Well, Bill, good luck with that next China business visa. Officials in Beijing can't be happy to hear Bill Gross, arguably the world's most famous bond investor, dismissing their economy as the "mystery meat of emerging-market countries." Yet China would be mistaken to ignore the Pacific Investment Management honcho's warnings about the murkiness and official hype that surrounds the mainland economy: "There’s a little bit of bologna, so we’re just going to have to wonder going forward through this year as to the potential problems." China's huge shadow-banking industry in particular makes the country the ultimate black box. That a household name is calling China Inc. a financial sausage (the less you know about what's inside, the happier you are) should be timely food for thought in Beijing, and incentive to clean up its act.
Is Hong Kong exporting its housing bubble?

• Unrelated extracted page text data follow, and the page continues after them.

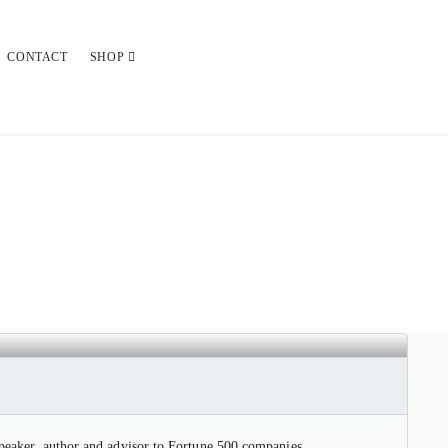
CONTACT
SHOP
 speaker, author and advisor to Fortune 500 companies.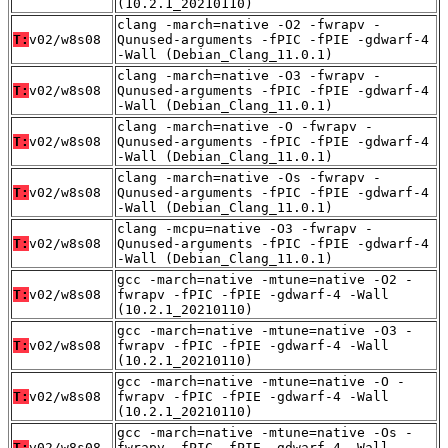
(10.2.1_20210110)
clang -march=native -O2 -fwrapv -
T:
v02/w8s08
Qunused-arguments -fPIC -fPIE -gdwarf-4
-Wall (Debian_Clang_11.0.1)
clang -march=native -O3 -fwrapv -
T:
v02/w8s08
Qunused-arguments -fPIC -fPIE -gdwarf-4
-Wall (Debian_Clang_11.0.1)
clang -march=native -O -fwrapv -
T:
v02/w8s08
Qunused-arguments -fPIC -fPIE -gdwarf-4
-Wall (Debian_Clang_11.0.1)
clang -march=native -Os -fwrapv -
T:
v02/w8s08
Qunused-arguments -fPIC -fPIE -gdwarf-4
-Wall (Debian_Clang_11.0.1)
clang -mcpu=native -O3 -fwrapv -
T:
v02/w8s08
Qunused-arguments -fPIC -fPIE -gdwarf-4
-Wall (Debian_Clang_11.0.1)
gcc -march=native -mtune=native -O2 -
T:
v02/w8s08
fwrapv -fPIC -fPIE -gdwarf-4 -Wall
(10.2.1_20210110)
gcc -march=native -mtune=native -O3 -
T:
v02/w8s08
fwrapv -fPIC -fPIE -gdwarf-4 -Wall
(10.2.1_20210110)
gcc -march=native -mtune=native -O -
T:
v02/w8s08
fwrapv -fPIC -fPIE -gdwarf-4 -Wall
(10.2.1_20210110)
gcc -march=native -mtune=native -Os -
T:
v02/w8s08
fwrapv -fPIC -fPIE -gdwarf-4 -Wall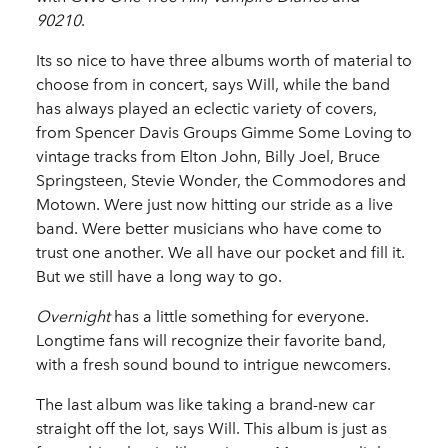
90210
.
Its so nice to have three albums worth of material to
choose from in concert, says Will, while the band
has always played an eclectic variety of covers,
from Spencer Davis Groups Gimme Some Loving to
vintage tracks from Elton John, Billy Joel, Bruce
Springsteen, Stevie Wonder, the Commodores and
Motown. Were just now hitting our stride as a live
band. Were better musicians who have come to
trust one another. We all have our pocket and fill it.
But we still have a long way to go.
Overnight
has a little something for everyone.
Longtime fans will recognize their favorite band,
with a fresh sound bound to intrigue newcomers.
The last album was like taking a brand-new car
straight off the lot, says Will. This album is just as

Hong Kong and Vancouver often seem joined at the hip, migration-wise. But are all those wealthy Chinese flocking to North America taking their property bubbles with them? Eyeing comments by Vancouver’s mayor Gregor Robertson in recent months, Hongkongers can't help but wonder. It's interesting, too, that of the nine places tracked by the Demographia International Housing Affordability survey, Hong Kong and Vancouver are the two where you get the least for your money. Here's a South China Morning Post take on the Robertson controversy.
World economy's rough road ahead.
If you're wondering when the top tick of Indonesia's economic boom was reached, it was probably in May 2010 when Sri Mulyani Indrawati left the Finance Ministry to join the World Bank. Since then, officials in Jakarta have grown complacent about the need to upgrade the economy. A timely and thought-provoking op-ed from Sri Mulyani lays out what's in store for emerging nations as the Federal Reserve pulls the monetary steroids that have pumped up world markets in recent years. Her conclusion that "surviving the crisis is one thing; emerging as a winner is something else entirely" is sobering indeed.

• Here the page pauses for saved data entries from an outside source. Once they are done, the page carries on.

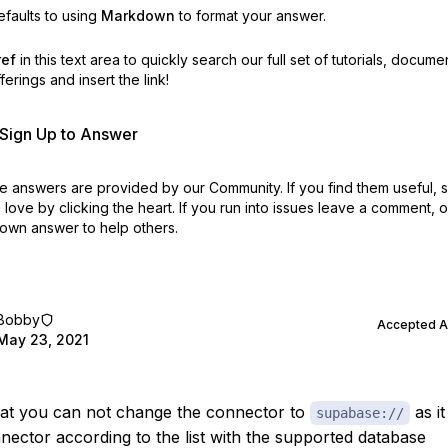
faults to using
Markdown
to format your answer.
ref
in this text area to quickly search our full set of
tutorials, docume
erings and insert the link!
r Sign Up to Answer
 answers are provided by our Community. If you find them useful,
love by clicking the heart.
If you run into issues leave a comment, 
own answer to help others.
Bobby
Accepted 
May 23, 2021
that you can not change the connector to
as it
supabase://
nnector according to the list with the supported database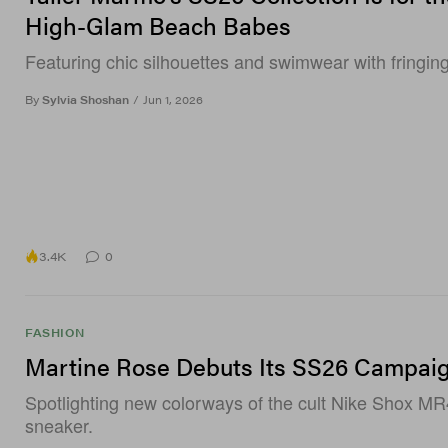
High-Glam Beach Babes
Featuring chic silhouettes and swimwear with fringing
By
Sylvia Shoshan
/
Jun 1, 2026
3.4K
0
FASHION
Martine Rose Debuts Its SS26 Campai
Spotlighting new colorways of the cult Nike Shox MR
sneaker.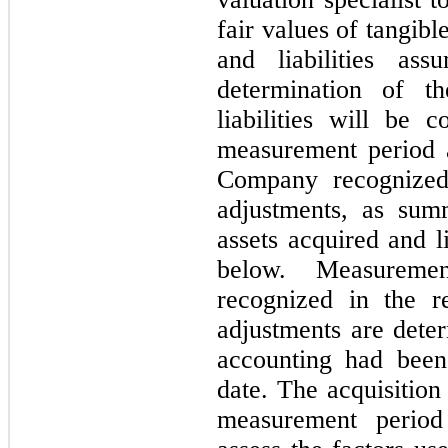
fair values of tangibl
and liabilities as
determination of t
liabilities will be 
measurement period 
Company recognized
adjustments, as sum
assets acquired and l
below. Measuremen
recognized in the r
adjustments are deter
accounting had been
date. The acquisition 
measurement period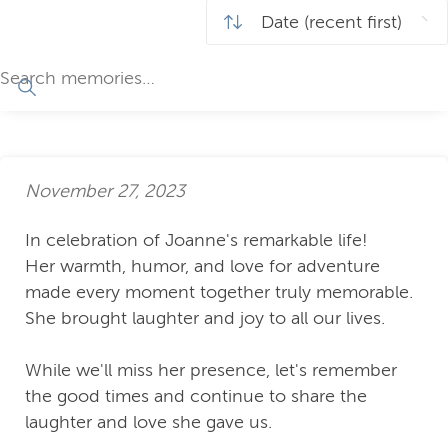
November 27, 2023
In celebration of Joanne's remarkable life!
Her warmth, humor, and love for adventure
made every moment together truly memorable.
She brought laughter and joy to all our lives.
While we'll miss her presence, let's remember
the good times and continue to share the
laughter and love she gave us.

Replacing failed Thai program.
As Thailand digs in for another year of anti-government protests, few topics inspire greater anger than Prime Minister Yingluck Shinawatra's rice-subsidy program. To many, it's a colossal waste of about $20 billion; to others it's a lifeline. But we critics haven't come up with many good alternatives to support rural areas. Here, Thailand Development Research Institute's Peeradej Tanruangporn takes a crack at an answer, including new welfare and employment programs for the poor. Perhaps a more indirect and less wasteful scheme to offer price insurance for agricultural goods? Bottom line, there's lots Yingluck could be doing to support growth. Doing something different could even help her stay in office. She just needs to try.

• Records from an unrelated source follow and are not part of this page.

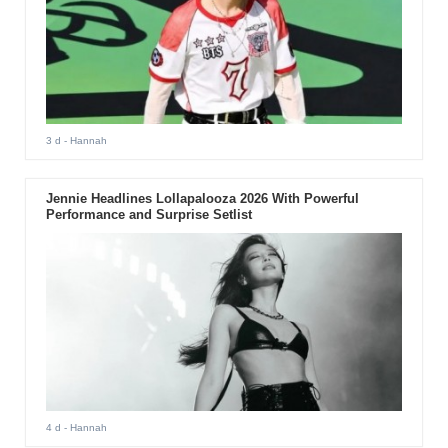
3 d
- Hannah
Jennie Headlines Lollapalooza 2026 With Powerful
Performance and Surprise Setlist
4 d
- Hannah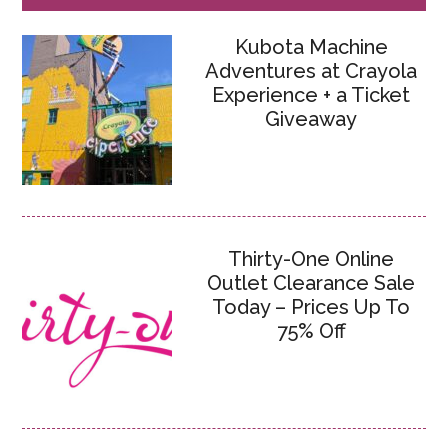
Kubota Machine
Adventures at Crayola
Experience + a Ticket
Giveaway
Thirty-One Online
Outlet Clearance Sale
Today – Prices Up To
75% Off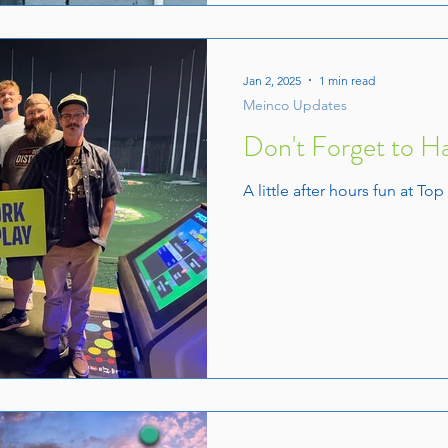
Jan 2, 2025
1 min read
Meinco Updates
Don't Forget to H
A little after hours fun at Top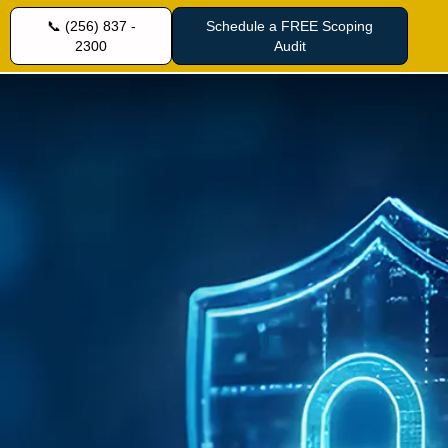
📞 (256) 837 -
Schedule a FREE Scoping
2300
Audit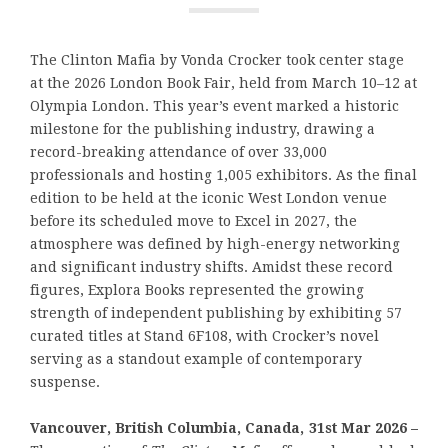
The Clinton Mafia by Vonda Crocker took center stage
at the 2026 London Book Fair, held from March 10–12 at
Olympia London. This year’s event marked a historic
milestone for the publishing industry, drawing a
record-breaking attendance of over 33,000
professionals and hosting 1,005 exhibitors. As the final
edition to be held at the iconic West London venue
before its scheduled move to Excel in 2027, the
atmosphere was defined by high-energy networking
and significant industry shifts. Amidst these record
figures, Explora Books represented the growing
strength of independent publishing by exhibiting 57
curated titles at Stand 6F108, with Crocker’s novel
serving as a standout example of contemporary
suspense.
Vancouver, British Columbia, Canada, 31st Mar 2026 –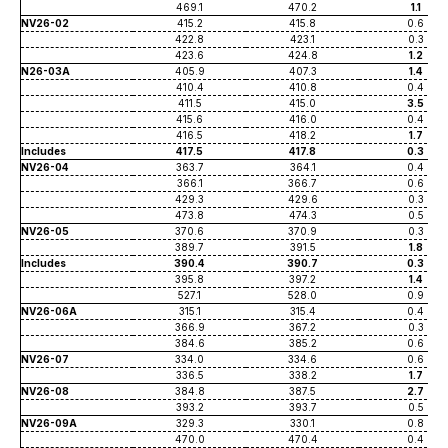
469.1
470.2
1.1
NV26-02
415.2
415.8
0.6
422.8
423.1
0.3
423.6
424.8
1.2
N26-03A
405.9
407.3
1.4
410.4
410.8
0.4
411.5
415.0
3.5
415.6
416.0
0.4
416.5
418.2
1.7
Includes
417.5
417.8
0.3
NV26-04
363.7
364.1
0.4
366.1
366.7
0.6
429.3
429.6
0.3
473.8
474.3
0.5
NV26-05
370.6
370.9
0.3
389.7
391.5
1.8
Includes
390.4
390.7
0.3
395.8
397.2
1.4
527.1
528.0
0.9
NV26-06A
315.1
315.4
0.4
366.9
367.2
0.3
384.6
385.2
0.6
NV26-07
334.0
334.6
0.6
336.5
338.2
1.7
NV26-08
384.8
387.5
2.7
393.2
393.7
0.5
NV26-09A
329.3
330.1
0.8
470.0
470.4
0.4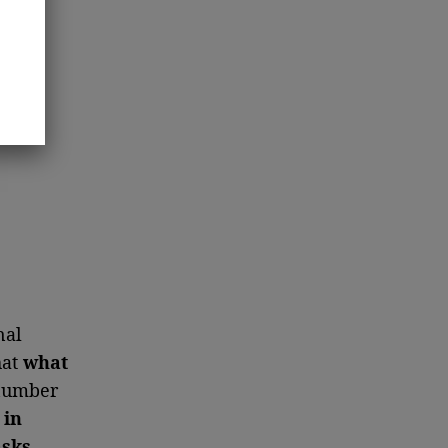
nal
hat
what
number
 in
asks
.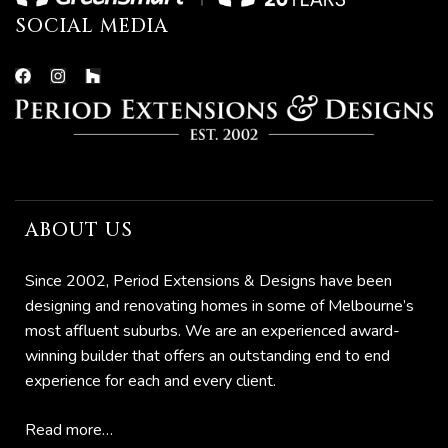
SOCIAL MEDIA
ions
ABOUT US
Since 2002, Period Extensions & Designs have been
bourne
designing and renovating homes in some of Melbourne’s
most affluent suburbs. We are an experienced award-
n
winning builder that offers an outstanding end to end
experience for each and every client.
Read more…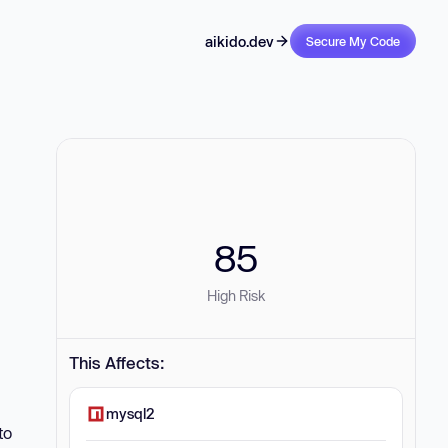
aikido.dev
Secure My Code
85
High Risk
This Affects:
mysql2
to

Does the Tiger Mom need to study?
Isaac Stone Fish asks a question on many Chinese minds as "Tiger Mom" provocateur Amy Chua of Yale and husband Jed Rubenfeld hawk a new book about China's place in the 21st century. While the tome tackles other cultures too, the crux of Fish's critique is that Chua and Rubenfeld "misstep by paying scant attention to the role of government and society on national character" in China. Oh, to be a fly on the wall when Fish gets that angry phonecall from New Haven, Connecticut.